A Fresh Analysis of John 7:53-8:11 (2017 edition)
https://www.academia.edu/43898919/A...mhOaziBGwYZagAZ0msxTWq37d71ZN-6UTeB8Jb5oat5y0

I think a good case is made here.
I think more weight should be given to Jerome who clearly say he saw the women caught in adultery in his most ancient Greek and Latin manuscripts.

"""Jerome said in Against the Pelagians, 2:17:
“In the Gospel according to John, there is found, in many of the Greek, as well as the Latin, copies, the story of the adulteress who was accused before the Lord.” In Latin: “In evangelio secundum Ioannem in multis et Graecis et Latinis codicibus invenitur de adultera muliere, quae accusata est apud Dominum.

In the same composition, Jerome offers an interpretation of John 8:6 and 8:8’s record of Jesus writing on the ground, explaining that Jesus, when he wrote in the earth, wrote down the names of the woman’s accusers, using a phrase from Jeremiah 17:13(“Those who depart from Me shall be written in the earth”) as the lens through which to perceive this.

Thirty-three years earlier, in 383, Jerome had included John 7:53-8:11 in the Gospel of John in the Vulgate Gospels. On two occasions, he describes how he went about his translation-project. In the Preface to the Gospels, addressed to Damasus, Jerome wrote that he had revised the Gospels of Matthew, Mark, Luke, and John “by a comparison of the Greek manuscripts. Only early ones have been used.
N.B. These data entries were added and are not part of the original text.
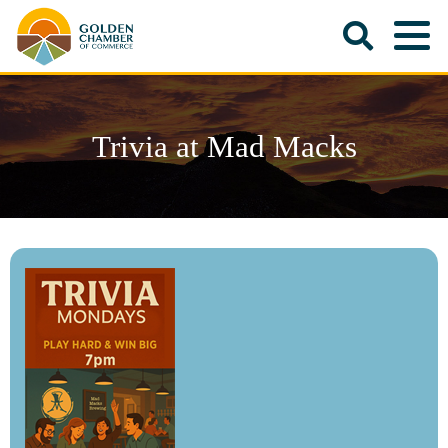
Trivia at Mad Macks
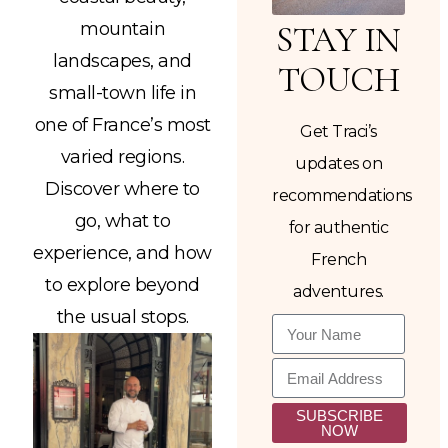
mountain
STAY IN
landscapes, and
TOUCH
small-town life in
one of France’s most
Get Traci’s
varied regions.
updates on
Discover where to
recommendations
go, what to
for authentic
experience, and how
French
to explore beyond
adventures.
the usual stops.
SUBSCRIBE
NOW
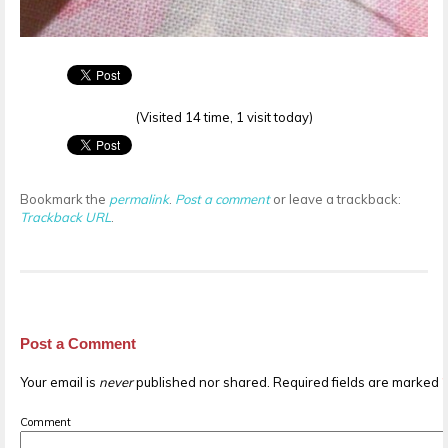
(Visited 14 time, 1 visit today)
Bookmark the
permalink
.
Post a comment
or leave a trackback:
Trackback URL
.
Post a Comment
Your email is
never
published nor shared. Required fields are marked
Comment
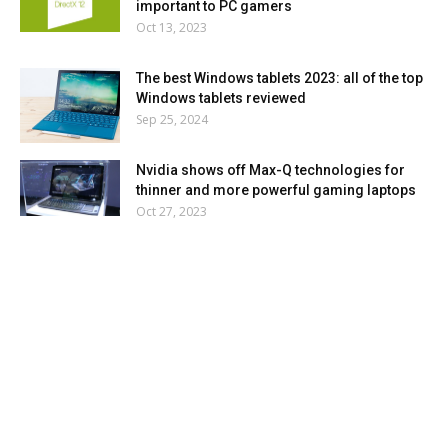
important to PC gamers
Oct 13, 2023
The best Windows tablets 2023: all of the top
Windows tablets reviewed
Sep 25, 2024
Nvidia shows off Max-Q technologies for
thinner and more powerful gaming laptops
Oct 27, 2023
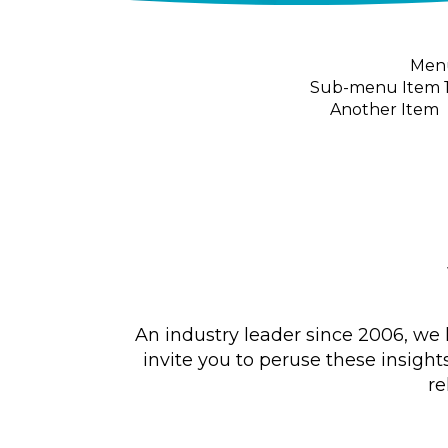
Menu
Sub-menu Item 
Another Item
An industry leader since 2006, we 
invite you to peruse these insight
re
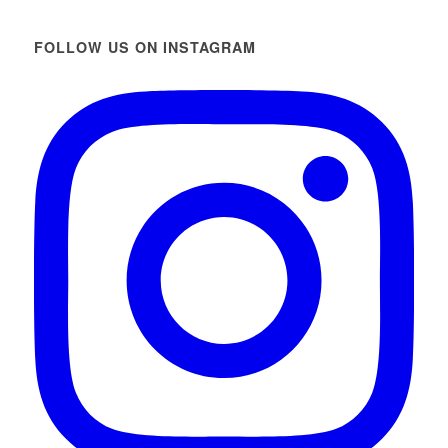
FOLLOW US ON INSTAGRAM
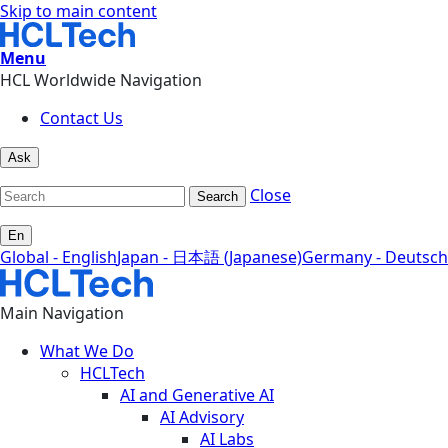
Skip to main content
Menu
HCL Worldwide Navigation
Contact Us
Ask
Close
Search
En
Global - English
Japan - 日本語 (Japanese)
Germany - Deutsch
Main Navigation
What We Do
HCLTech
AI and Generative AI
AI Advisory
AI Labs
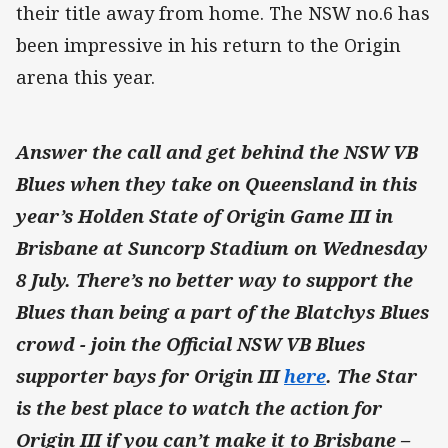
their title away from home. The NSW no.6 has
been impressive in his return to the Origin
arena this year.
Answer the call and get behind the NSW VB
Blues when they take on Queensland in this
year’s Holden State of Origin Game III in
Brisbane at Suncorp Stadium on Wednesday
8 July. There’s no better way to support the
Blues than being a part of the Blatchys Blues
crowd - join the Official NSW VB Blues
supporter bays for Origin III
here
.
The Star
is the best place to watch the action for
Origin III if you can’t make it to Brisbane –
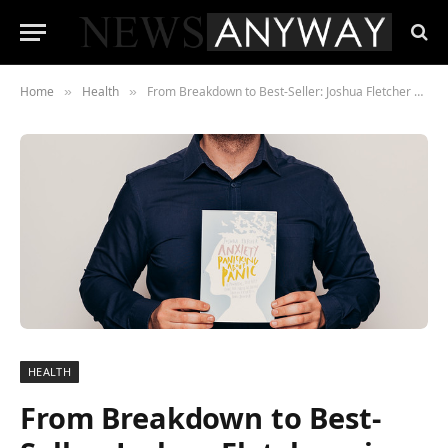
Home
Health
From Breakdown to Best-Seller: Joshua Fletcher gives hope for the Anxious
»
»
HEALTH
From Breakdown to Best-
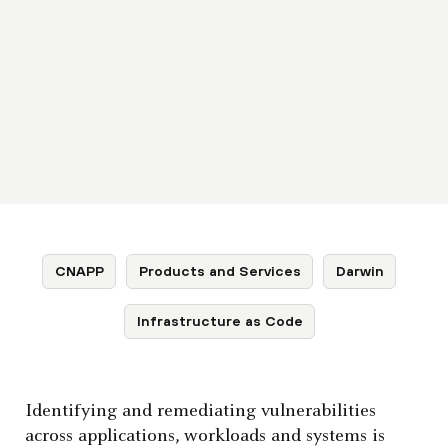
CNAPP
Products and Services
Darwin
Infrastructure as Code
Identifying and remediating vulnerabilities
across applications, workloads and systems is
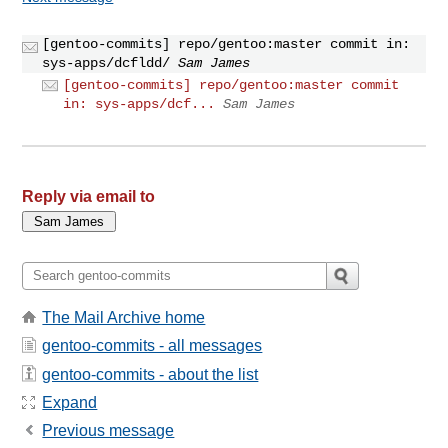
[gentoo-commits] repo/gentoo:master commit in:
sys-apps/dcfldd/
Sam James
[gentoo-commits] repo/gentoo:master commit
in: sys-apps/dcf...
Sam James
Reply via email to
The Mail Archive home
gentoo-commits - all messages
gentoo-commits - about the list
Expand
Previous message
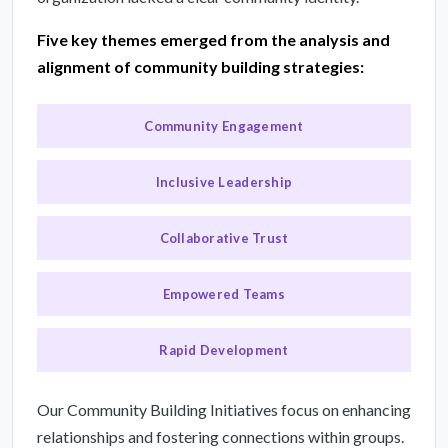
Five key themes emerged from the analysis and
alignment of community building strategies:
Community Engagement
Inclusive Leadership
Collaborative Trust
Empowered Teams
Rapid Development
Our Community Building Initiatives focus on enhancing
relationships and fostering connections within groups.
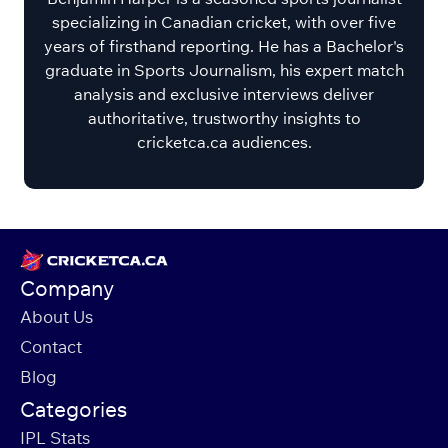
specializing in Canadian cricket, with over five
years of firsthand reporting. He has a Bachelor's
graduate in Sports Journalism, his expert match
analysis and exclusive interviews deliver
authoritative, trustworthy insights to
cricketca.ca audiences.
Company
About Us
Contact
Blog
Categories
IPL Stats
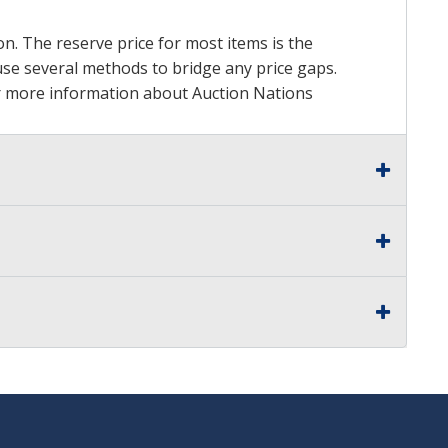
on. The reserve price for most items is the
y use several methods to bridge any price gaps.
 For more information about Auction Nations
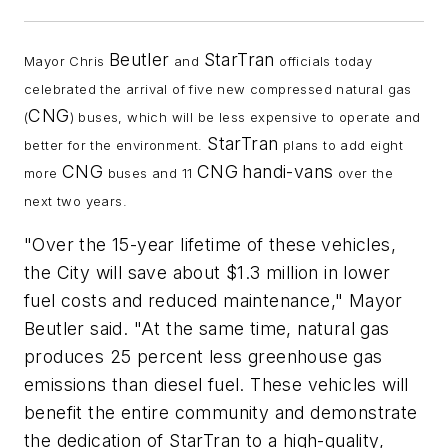
Beutler
StarTran
Mayor Chris
and
officials today
celebrated the arrival of five new compressed natural gas
CNG
(
) buses, which will be less expensive to operate and
StarTran
better for the environment.
plans to add eight
CNG
CNG
handi-vans
more
buses and 11
over the
next two years.
"Over the 15-year lifetime of these vehicles,
the City will save about $1.3 million in lower
fuel costs and reduced maintenance," Mayor
Beutler said. "At the same time, natural gas
produces 25 percent less greenhouse gas
emissions than diesel fuel. These vehicles will
benefit the entire community and demonstrate
the dedication of StarTran to a high-quality,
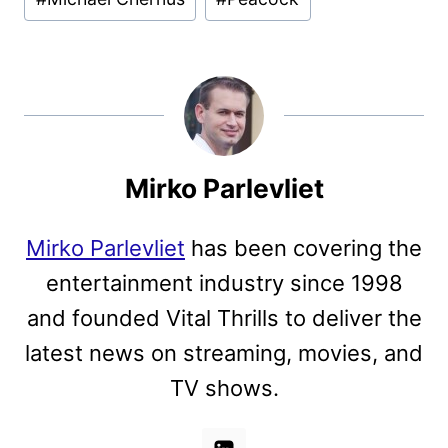
Mirko Parlevliet
Mirko Parlevliet
has been covering the
entertainment industry since 1998
and founded Vital Thrills to deliver the
latest news on streaming, movies, and
TV shows.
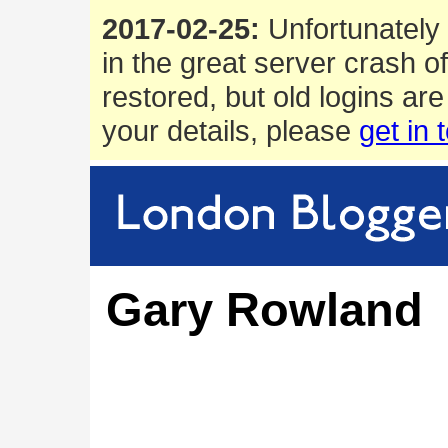
2017-02-25:
Unfortunately 
in the great server crash o
restored, but old logins are
your details, please
get in 
Gary Rowland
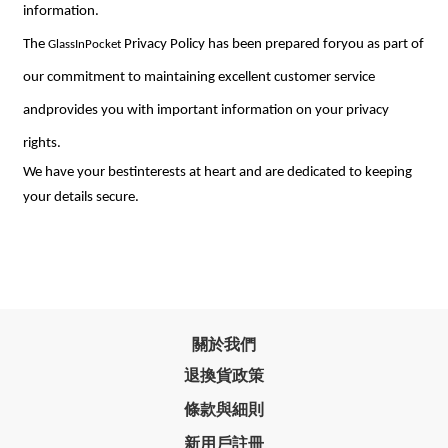
information.
The
Privacy Policy has been prepared foryou as part of
GlassInPocket
our commitment to maintaining excellent customer service
andprovides you with important information on your privacy
rights.
We have your bestinterests at heart and are dedicated to keeping
your details secure.
關於我們
退換貨政策
條款與細則
新用戶註冊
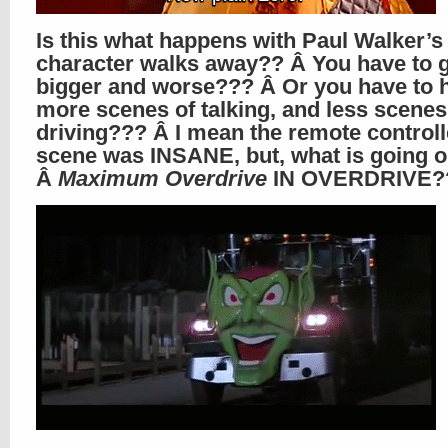
Is this what happens with Paul Walker’s
character walks away?? Â You have to 
bigger and worse??? Â Or you have to 
more scenes of talking, and less scenes
driving??? Â I mean the remote controll
scene was INSANE, but, what is going 
Â
Maximum Overdrive
IN OVERDRIVE?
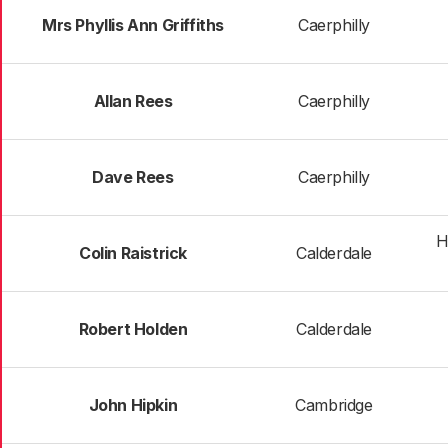
Mrs Phyllis Ann Griffiths
Caerphilly
Allan Rees
Caerphilly
Dave Rees
Caerphilly
H
Colin Raistrick
Calderdale
Robert Holden
Calderdale
John Hipkin
Cambridge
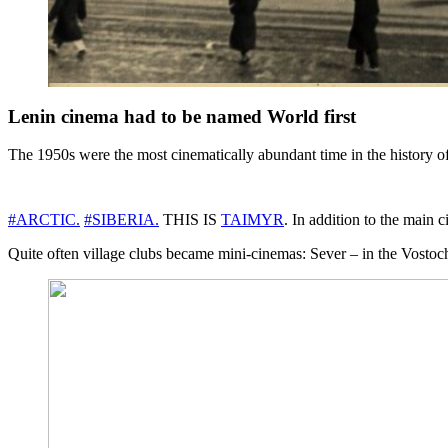
Lenin cinema had to be named World first
The 1950s were the most cinematically abundant time in the history of
#ARCTIC.
#SIBERIA.
THIS IS
TAIMYR
. In addition to the mai
Quite often village clubs became mini-cinemas: Sever – in the Vostoch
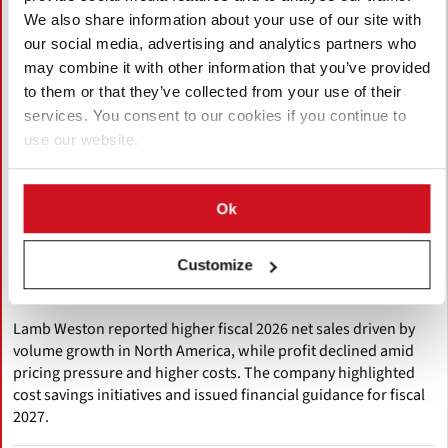
We also share information about your use of our site with
our social media, advertising and analytics partners who
may combine it with other information that you’ve provided
to them or that they’ve collected from your use of their
services. You consent to our cookies if you continue to
use our website.
July 27, 2026
Ok
Lamb Weston Posts FY2026 Sales
Growth Despite International
Customize
Headwinds
Lamb Weston reported higher fiscal 2026 net sales driven by
volume growth in North America, while profit declined amid
pricing pressure and higher costs. The company highlighted
cost savings initiatives and issued financial guidance for fiscal
2027.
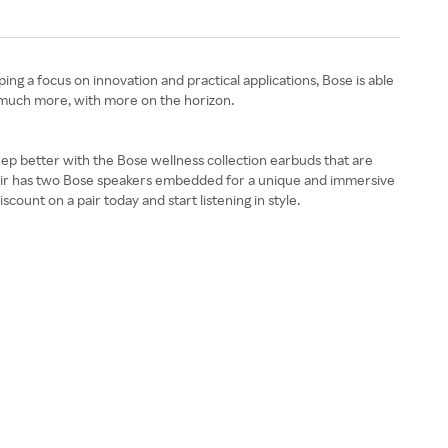
g a focus on innovation and practical applications, Bose is able
 much more, with more on the horizon.
leep better with the Bose wellness collection earbuds that are
pair has two Bose speakers embedded for a unique and immersive
unt on a pair today and start listening in style.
To avoid any great divergences from the Latin which we are accustomed to read, I have used my pen with some restraint, and while I have corrected only such passages as seemed to convey a different meaning, I have allowed the rest to remain as they are.”

Inasmuch as the presence or absence of 12 verses obviously conveys a different meaning, this implies that Jerome, in 383, found John 7:53-8:11 in ancient Greek manuscripts – that is, Greek manuscripts which he considered ancient in 383. It also implies that the church in Rome in 383 was accustomed to read the passage.

In Epistle 27, To Marcella, Jerome wrote, “The Latin manuscripts of the Scriptures are demonstrated to be faulty by the variations which they all exhibit, and my objective has been to restore them to the form of the original Greek.”

So:

Jerome depended upon Greek manuscripts when he assembled the Vulgate text of the Gospels – including John 7:53-8:11 – and at the time this was done, John 7:53-8:11 was already being customarily read in the churches in Rome. And, by 417, Jerome had encountered John 7:53-8:11 in many Greek manuscripts and many Latin manuscripts. Considering that Jerome visited a variety of locales, and considering that he specifically consulted ancient Greek Gospels-manuscripts (I emphasize: they were considered ancient in 383) his testimony goes a long way toward outweighing the Egyptian manuscripts which do not include the passage.""-- - James E Snapp Jr.